» **WORK TO BE COMPLETED**
Among the entries that follow, find every line with the word "senza" and copy it.

» **EXTRACTED DATA**
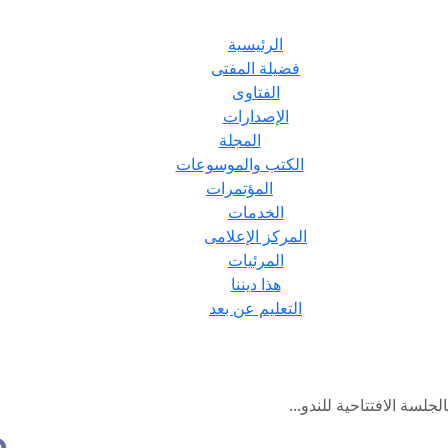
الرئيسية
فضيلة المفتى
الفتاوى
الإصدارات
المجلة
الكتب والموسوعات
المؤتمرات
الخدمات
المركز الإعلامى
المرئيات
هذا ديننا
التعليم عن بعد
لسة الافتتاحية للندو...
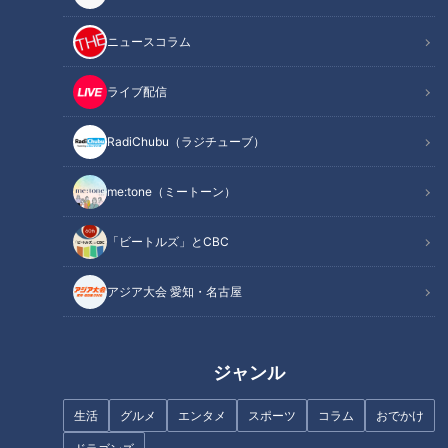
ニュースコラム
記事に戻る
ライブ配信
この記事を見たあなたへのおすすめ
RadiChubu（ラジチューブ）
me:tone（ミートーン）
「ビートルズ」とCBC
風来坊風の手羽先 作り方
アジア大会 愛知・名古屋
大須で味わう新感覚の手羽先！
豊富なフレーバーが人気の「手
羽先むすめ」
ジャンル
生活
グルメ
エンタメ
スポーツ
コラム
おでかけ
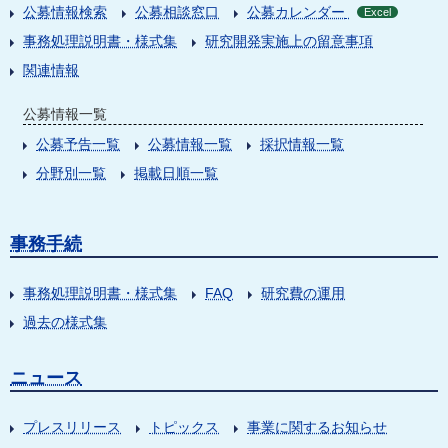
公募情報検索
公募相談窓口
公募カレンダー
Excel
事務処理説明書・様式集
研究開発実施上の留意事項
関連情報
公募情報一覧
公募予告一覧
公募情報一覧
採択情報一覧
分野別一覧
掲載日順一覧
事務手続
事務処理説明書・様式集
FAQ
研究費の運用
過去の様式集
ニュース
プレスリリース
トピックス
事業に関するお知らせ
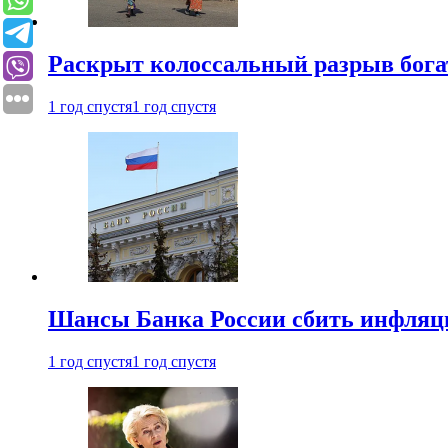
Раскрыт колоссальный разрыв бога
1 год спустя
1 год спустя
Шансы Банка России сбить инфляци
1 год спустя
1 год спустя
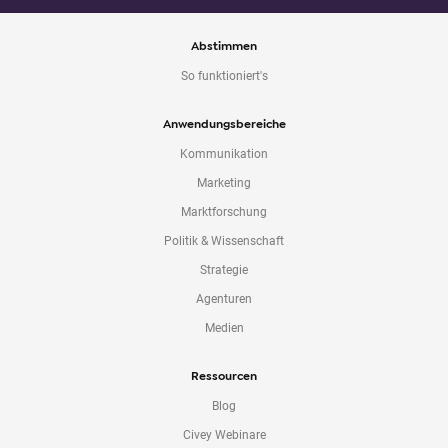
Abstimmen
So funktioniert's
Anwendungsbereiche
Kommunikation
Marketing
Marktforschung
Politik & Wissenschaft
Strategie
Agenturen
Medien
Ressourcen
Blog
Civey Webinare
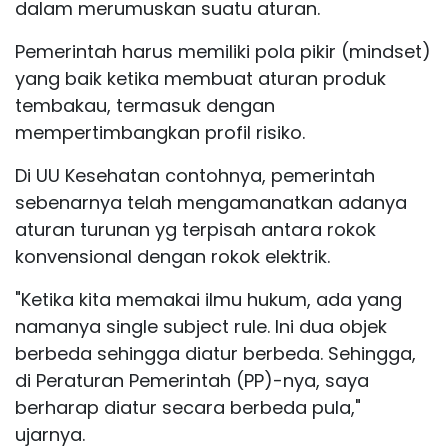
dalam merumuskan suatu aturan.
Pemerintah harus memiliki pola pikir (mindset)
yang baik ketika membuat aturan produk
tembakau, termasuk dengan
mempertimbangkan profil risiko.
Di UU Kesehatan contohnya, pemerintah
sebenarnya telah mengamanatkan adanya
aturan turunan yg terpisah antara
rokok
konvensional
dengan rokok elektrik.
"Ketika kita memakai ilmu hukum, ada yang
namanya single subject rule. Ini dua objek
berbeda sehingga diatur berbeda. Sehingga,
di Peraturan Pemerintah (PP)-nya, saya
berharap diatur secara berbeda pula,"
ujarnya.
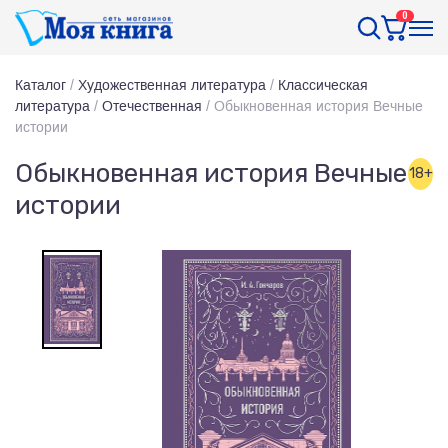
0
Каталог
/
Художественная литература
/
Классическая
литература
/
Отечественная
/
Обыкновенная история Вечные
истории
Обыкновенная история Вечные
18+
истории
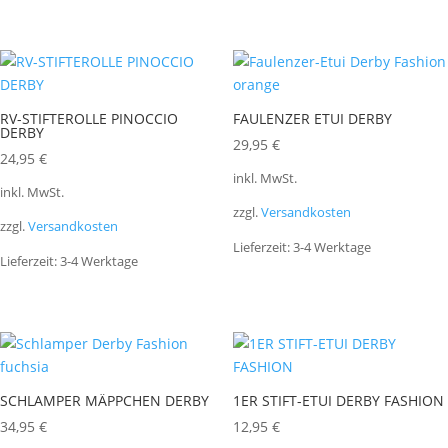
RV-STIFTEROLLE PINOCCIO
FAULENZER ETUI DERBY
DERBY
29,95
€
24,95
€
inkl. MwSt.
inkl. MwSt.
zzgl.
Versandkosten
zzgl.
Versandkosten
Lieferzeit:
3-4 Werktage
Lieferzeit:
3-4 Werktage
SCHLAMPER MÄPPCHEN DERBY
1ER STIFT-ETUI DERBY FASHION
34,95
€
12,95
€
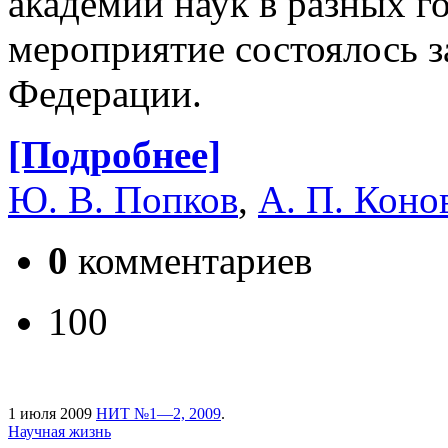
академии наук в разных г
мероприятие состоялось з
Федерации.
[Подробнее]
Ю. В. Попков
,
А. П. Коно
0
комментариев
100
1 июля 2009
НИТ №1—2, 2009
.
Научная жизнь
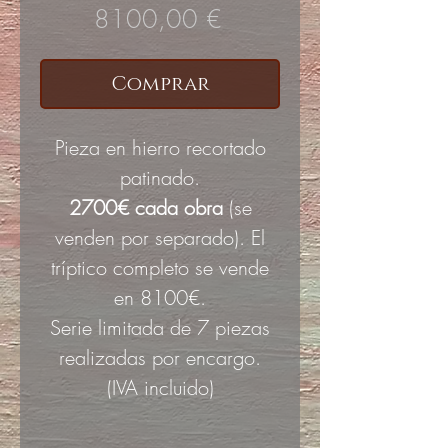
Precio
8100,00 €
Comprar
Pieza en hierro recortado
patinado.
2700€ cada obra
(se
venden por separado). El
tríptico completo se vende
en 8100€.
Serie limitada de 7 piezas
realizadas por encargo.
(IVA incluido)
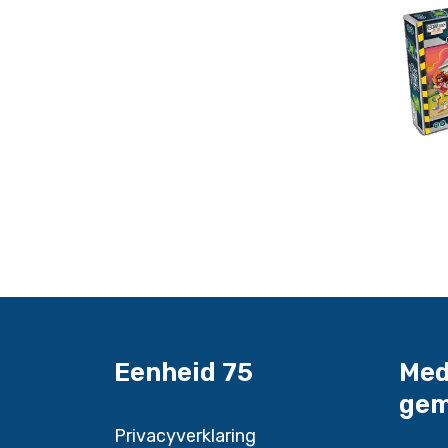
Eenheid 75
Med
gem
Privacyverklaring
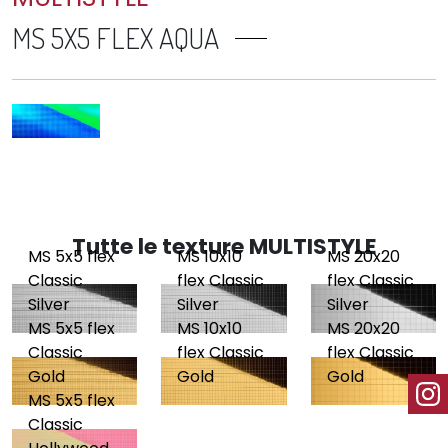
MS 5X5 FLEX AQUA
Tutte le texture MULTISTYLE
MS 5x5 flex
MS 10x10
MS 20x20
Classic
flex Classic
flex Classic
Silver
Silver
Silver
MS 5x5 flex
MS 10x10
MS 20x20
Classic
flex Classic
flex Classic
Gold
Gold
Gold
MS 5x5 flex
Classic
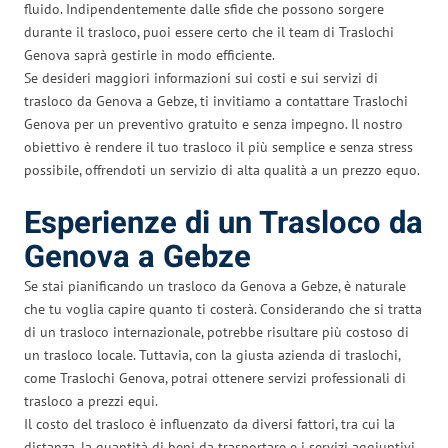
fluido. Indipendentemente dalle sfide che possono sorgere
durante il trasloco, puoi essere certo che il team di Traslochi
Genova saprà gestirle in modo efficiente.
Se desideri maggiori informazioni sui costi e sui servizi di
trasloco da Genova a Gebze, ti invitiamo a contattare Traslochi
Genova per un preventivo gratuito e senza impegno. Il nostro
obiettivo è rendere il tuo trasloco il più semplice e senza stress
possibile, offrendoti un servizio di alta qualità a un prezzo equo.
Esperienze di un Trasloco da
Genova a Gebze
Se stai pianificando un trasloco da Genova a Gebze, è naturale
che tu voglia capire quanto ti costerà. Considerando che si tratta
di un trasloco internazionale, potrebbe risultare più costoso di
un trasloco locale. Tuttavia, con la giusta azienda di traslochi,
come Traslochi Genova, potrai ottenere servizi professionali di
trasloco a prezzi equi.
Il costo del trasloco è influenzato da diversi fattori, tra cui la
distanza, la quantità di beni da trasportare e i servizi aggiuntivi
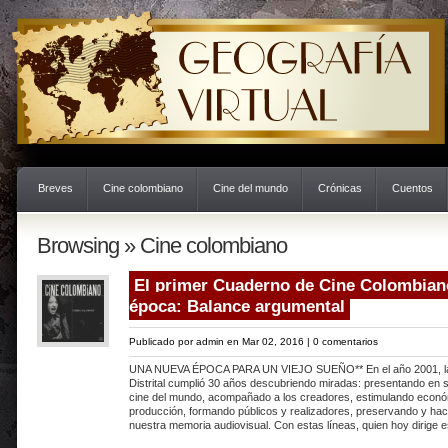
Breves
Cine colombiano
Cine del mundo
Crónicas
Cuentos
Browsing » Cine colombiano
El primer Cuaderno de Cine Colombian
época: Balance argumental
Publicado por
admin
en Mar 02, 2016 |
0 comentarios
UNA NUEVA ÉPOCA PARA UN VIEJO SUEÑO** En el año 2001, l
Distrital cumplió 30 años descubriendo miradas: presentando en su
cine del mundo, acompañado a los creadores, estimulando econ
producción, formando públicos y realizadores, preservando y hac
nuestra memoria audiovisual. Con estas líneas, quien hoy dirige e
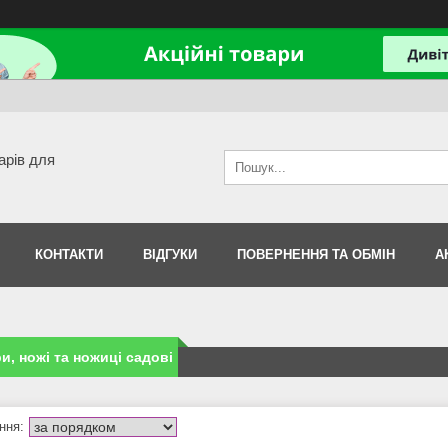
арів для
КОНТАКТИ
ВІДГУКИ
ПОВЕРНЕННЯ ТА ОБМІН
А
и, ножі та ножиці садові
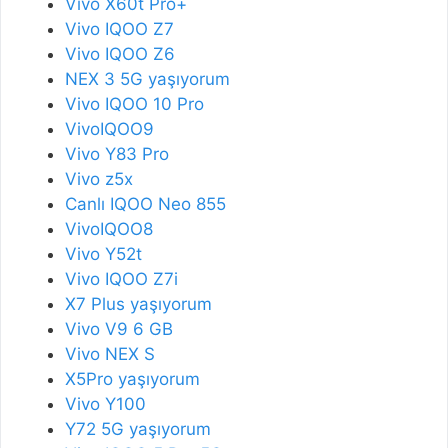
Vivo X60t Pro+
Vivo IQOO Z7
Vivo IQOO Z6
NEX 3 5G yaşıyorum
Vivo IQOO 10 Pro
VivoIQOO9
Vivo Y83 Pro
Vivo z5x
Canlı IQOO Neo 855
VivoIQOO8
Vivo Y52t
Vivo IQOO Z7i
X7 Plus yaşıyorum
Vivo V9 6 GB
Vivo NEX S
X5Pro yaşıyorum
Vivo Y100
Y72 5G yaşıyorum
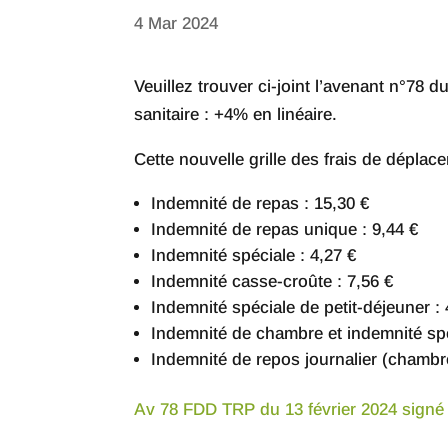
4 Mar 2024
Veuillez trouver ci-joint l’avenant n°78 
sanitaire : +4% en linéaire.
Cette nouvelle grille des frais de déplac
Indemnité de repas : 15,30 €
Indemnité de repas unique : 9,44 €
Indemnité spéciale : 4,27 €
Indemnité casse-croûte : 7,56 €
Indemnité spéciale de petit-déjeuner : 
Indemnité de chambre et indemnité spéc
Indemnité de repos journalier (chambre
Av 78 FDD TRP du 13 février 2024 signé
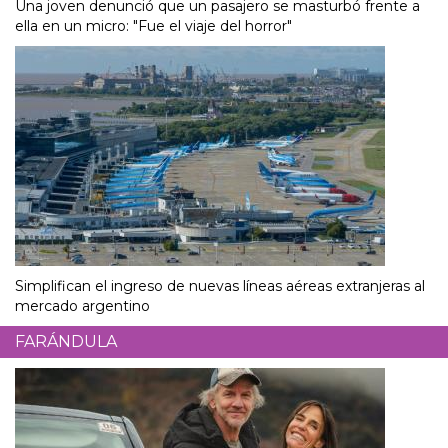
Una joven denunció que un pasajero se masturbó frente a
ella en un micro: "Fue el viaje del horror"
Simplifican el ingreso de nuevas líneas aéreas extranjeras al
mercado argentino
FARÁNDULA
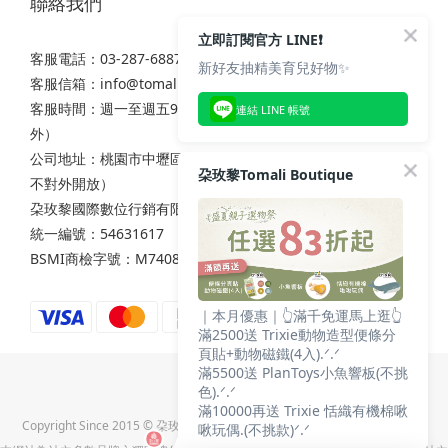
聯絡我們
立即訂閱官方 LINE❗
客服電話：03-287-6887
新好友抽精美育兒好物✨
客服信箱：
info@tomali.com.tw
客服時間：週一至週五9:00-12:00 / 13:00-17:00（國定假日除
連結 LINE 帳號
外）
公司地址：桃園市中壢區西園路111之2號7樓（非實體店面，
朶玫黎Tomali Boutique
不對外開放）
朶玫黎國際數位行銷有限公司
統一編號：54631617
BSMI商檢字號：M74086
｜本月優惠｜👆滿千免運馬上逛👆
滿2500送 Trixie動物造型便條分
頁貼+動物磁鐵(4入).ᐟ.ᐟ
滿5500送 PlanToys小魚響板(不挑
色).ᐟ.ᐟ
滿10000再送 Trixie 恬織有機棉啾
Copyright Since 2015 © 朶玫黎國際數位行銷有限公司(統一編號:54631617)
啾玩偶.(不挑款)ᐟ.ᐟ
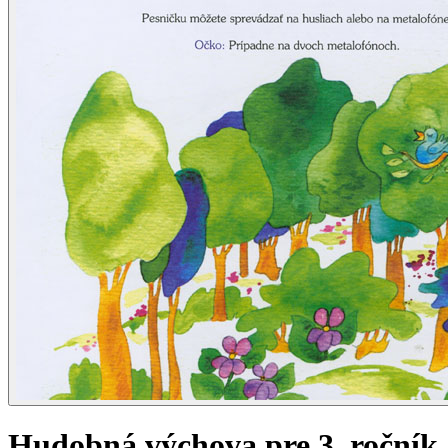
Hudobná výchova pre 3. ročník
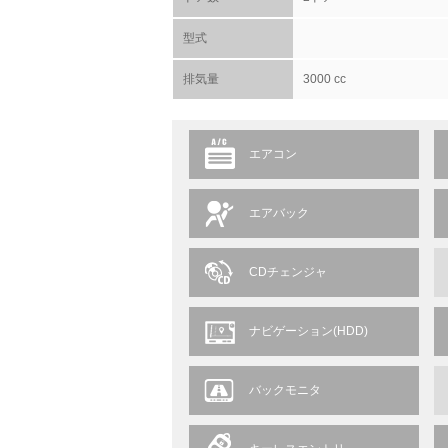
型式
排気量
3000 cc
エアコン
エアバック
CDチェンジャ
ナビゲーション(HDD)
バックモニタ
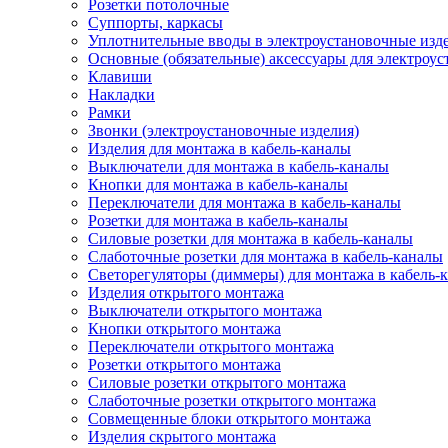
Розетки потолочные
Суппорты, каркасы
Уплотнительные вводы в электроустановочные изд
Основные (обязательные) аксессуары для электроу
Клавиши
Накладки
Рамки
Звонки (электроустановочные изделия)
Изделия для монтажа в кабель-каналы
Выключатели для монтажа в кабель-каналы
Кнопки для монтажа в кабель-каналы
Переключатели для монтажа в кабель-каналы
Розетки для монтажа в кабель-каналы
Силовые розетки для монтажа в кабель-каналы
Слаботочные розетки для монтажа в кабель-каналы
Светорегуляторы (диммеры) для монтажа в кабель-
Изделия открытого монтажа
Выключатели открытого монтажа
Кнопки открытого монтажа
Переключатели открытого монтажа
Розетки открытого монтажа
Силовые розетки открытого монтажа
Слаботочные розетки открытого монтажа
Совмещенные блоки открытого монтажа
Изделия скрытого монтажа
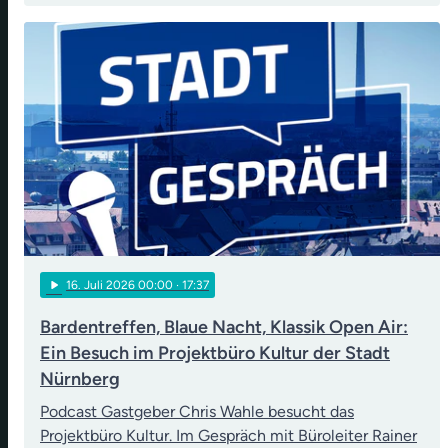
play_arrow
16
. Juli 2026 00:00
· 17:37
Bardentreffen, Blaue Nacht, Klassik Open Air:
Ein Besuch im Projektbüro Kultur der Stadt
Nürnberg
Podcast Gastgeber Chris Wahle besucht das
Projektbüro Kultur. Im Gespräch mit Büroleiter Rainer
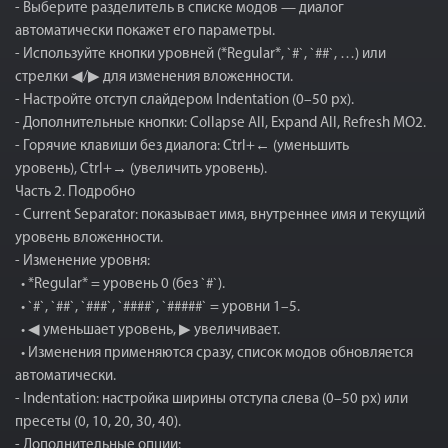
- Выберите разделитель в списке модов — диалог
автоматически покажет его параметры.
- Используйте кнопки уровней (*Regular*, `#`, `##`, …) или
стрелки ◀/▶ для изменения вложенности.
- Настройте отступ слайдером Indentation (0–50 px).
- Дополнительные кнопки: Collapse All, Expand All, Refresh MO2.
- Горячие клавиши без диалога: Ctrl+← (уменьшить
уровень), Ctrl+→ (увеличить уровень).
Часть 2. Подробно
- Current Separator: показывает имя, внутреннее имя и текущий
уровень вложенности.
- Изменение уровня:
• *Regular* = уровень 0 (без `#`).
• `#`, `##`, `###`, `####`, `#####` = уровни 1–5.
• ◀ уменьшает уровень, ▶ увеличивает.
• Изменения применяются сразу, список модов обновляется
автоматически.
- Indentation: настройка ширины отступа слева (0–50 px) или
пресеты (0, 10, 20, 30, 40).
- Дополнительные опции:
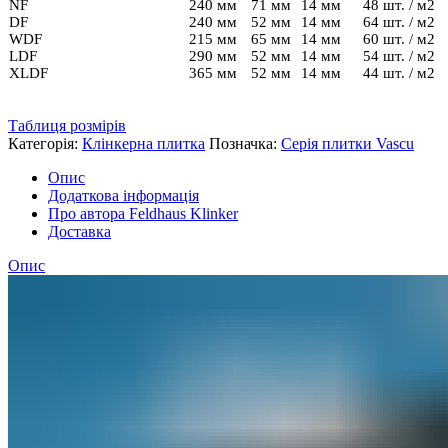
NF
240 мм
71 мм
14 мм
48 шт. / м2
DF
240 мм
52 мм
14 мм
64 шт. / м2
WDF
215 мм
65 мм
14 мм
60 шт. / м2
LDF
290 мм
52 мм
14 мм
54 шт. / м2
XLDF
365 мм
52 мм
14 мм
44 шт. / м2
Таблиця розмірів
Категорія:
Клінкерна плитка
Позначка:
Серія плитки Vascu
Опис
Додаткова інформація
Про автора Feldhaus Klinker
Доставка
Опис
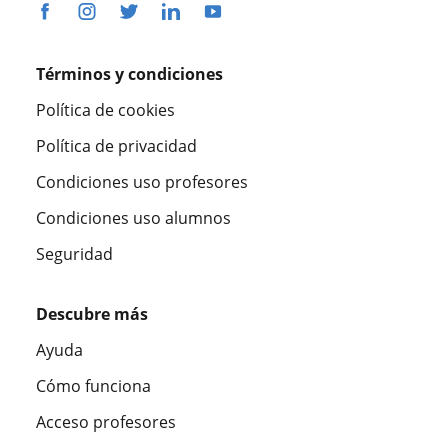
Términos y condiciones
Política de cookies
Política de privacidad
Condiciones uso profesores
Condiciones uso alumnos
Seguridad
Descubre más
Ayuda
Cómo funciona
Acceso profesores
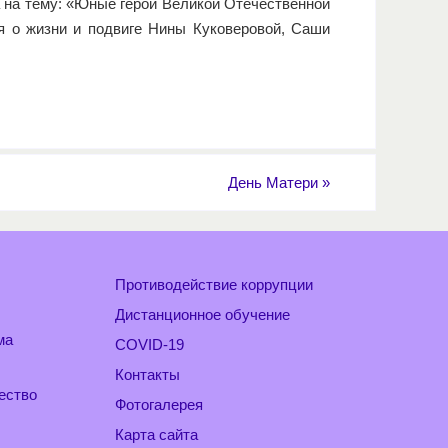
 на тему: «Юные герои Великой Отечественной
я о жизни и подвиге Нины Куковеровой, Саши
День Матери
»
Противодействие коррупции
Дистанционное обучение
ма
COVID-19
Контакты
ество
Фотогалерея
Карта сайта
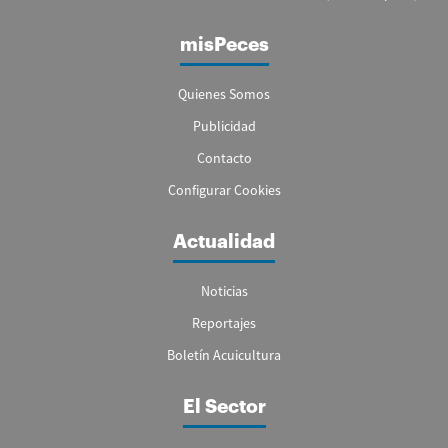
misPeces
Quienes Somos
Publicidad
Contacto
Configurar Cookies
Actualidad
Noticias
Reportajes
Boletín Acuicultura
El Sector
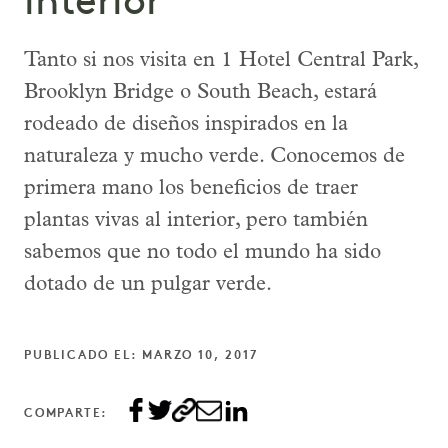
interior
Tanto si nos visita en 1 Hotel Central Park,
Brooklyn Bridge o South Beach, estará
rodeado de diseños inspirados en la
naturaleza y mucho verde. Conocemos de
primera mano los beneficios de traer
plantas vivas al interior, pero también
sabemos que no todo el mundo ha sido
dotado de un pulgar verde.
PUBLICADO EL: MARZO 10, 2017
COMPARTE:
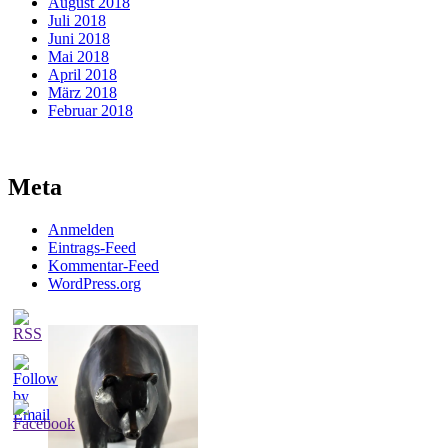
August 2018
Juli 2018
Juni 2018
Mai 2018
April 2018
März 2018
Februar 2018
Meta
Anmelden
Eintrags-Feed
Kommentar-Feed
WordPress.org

» **REPLY**
Genova per un preventivo gratuito e senza impegno. Il nostro
obiettivo è rendere il tuo trasloco il più semplice e senza stress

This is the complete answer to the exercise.